Concepts

Platform capabilities

Squads, RunGraph, memory governance, proposals, evals, and channels.

Koda is no longer just an agent editor plus a queue. The current platform includes squad coordination, RunGraph evidence, governed memory, skill packages, proposal review, deterministic evals, channel identity, and operator quality surfaces. This page is the public map of those capabilities and their limits.

Agents and squads

Agents still run as individually configured workers, but Koda also has persistent Squad Rooms for multi-agent collaboration. Rooms keep the transcript visible, record route explanations, track reply obligations, and gate final synthesis on open work.

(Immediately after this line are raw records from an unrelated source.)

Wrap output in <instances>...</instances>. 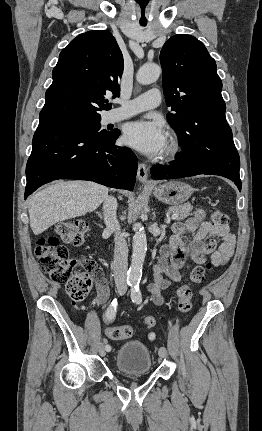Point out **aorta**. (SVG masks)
Returning <instances> with one entry per match:
<instances>
[{
    "mask_svg": "<svg viewBox=\"0 0 262 431\" xmlns=\"http://www.w3.org/2000/svg\"><path fill=\"white\" fill-rule=\"evenodd\" d=\"M161 73V68L156 64H145L137 72L136 79L142 85L155 82ZM135 234L133 236V252L131 265L128 270V281L132 285L139 284L142 277V268L147 251V238L144 227L141 223L135 224Z\"/></svg>",
    "mask_w": 262,
    "mask_h": 431,
    "instance_id": "1",
    "label": "aorta"
}]
</instances>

Explicit mentions, replies, coordinator routing, capability scores, and deterministic fallback decide who should answer.
Handoffs are transcript-visible handoff_event.v1 system events, not invisible prompt tricks.
The synthesis gate waits for tasks, child runs, reply obligations, and handoffs to finish or declare terminal timeout/failure.

RunGraph and replay

RunGraph turns runtime evidence into a graph that operators can inspect and replay. It links queue events, model calls, tool calls, policy gates, approvals, artifacts, child runs, evals, release gates, handoffs, and synthesis nodes without storing raw secrets or unsafe prompt text.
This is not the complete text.